JiMe MaffRaNd dijo...

Escribir a veces ayuda a pasar en limpio pensamientos que no quieren ser repensados… que sólo buscan salirse por un rato. También es una manera de transportar el pensamiento a una acción. Escribir es una linda manera de dejarnos ser fantasía, jugar con nuestros alteregos, ser ficción, ser protagonistas de vidas robadas. Escribir ayuda a otros, cuando interpretan nuestras palabras como reflejos propios. Escribir es un pequeño espacio sin tiempo, donde por un rato las palabras cobran sentido con ideas (o era al revés?).
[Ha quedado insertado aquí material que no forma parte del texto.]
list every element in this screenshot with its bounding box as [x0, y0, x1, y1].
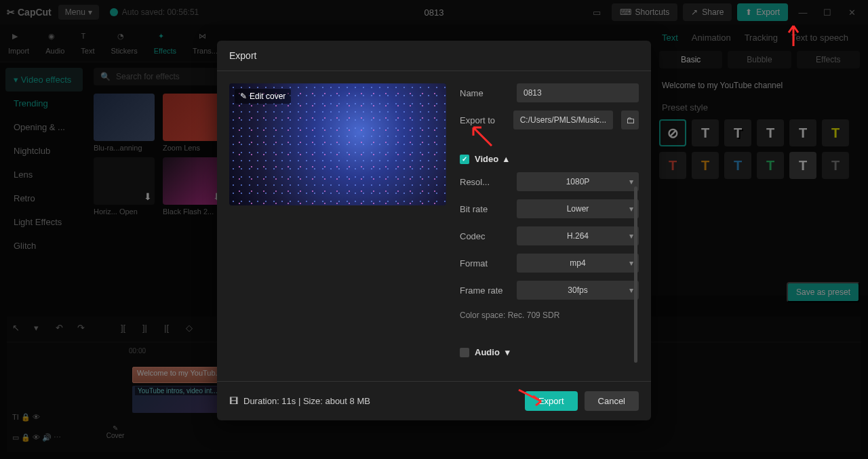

Escribir genera perdida de energía usada y nos colma de vidas nuevas… es como morir en cada texto y nacer desde allí mismo, como ave fénix que no conoce el fin, es trascender. Escribir amiga es un placer que compartimos… y leerte, leerte es un placer que quisiera guardar sólo para mí en un acto de egoísmo puro, por suerte sos inteligente y sabes educarme. Felicitaciones por el Blog nena!!! Te quiero muchísimo!

Marce Paradela dijo...

Gracias querida amiga! Las palabras de otra escritora merecen mi mayor respeto. Escribir es todo eso y mucho más. Pero sobre todo...es la patria que yo elijo, hoy.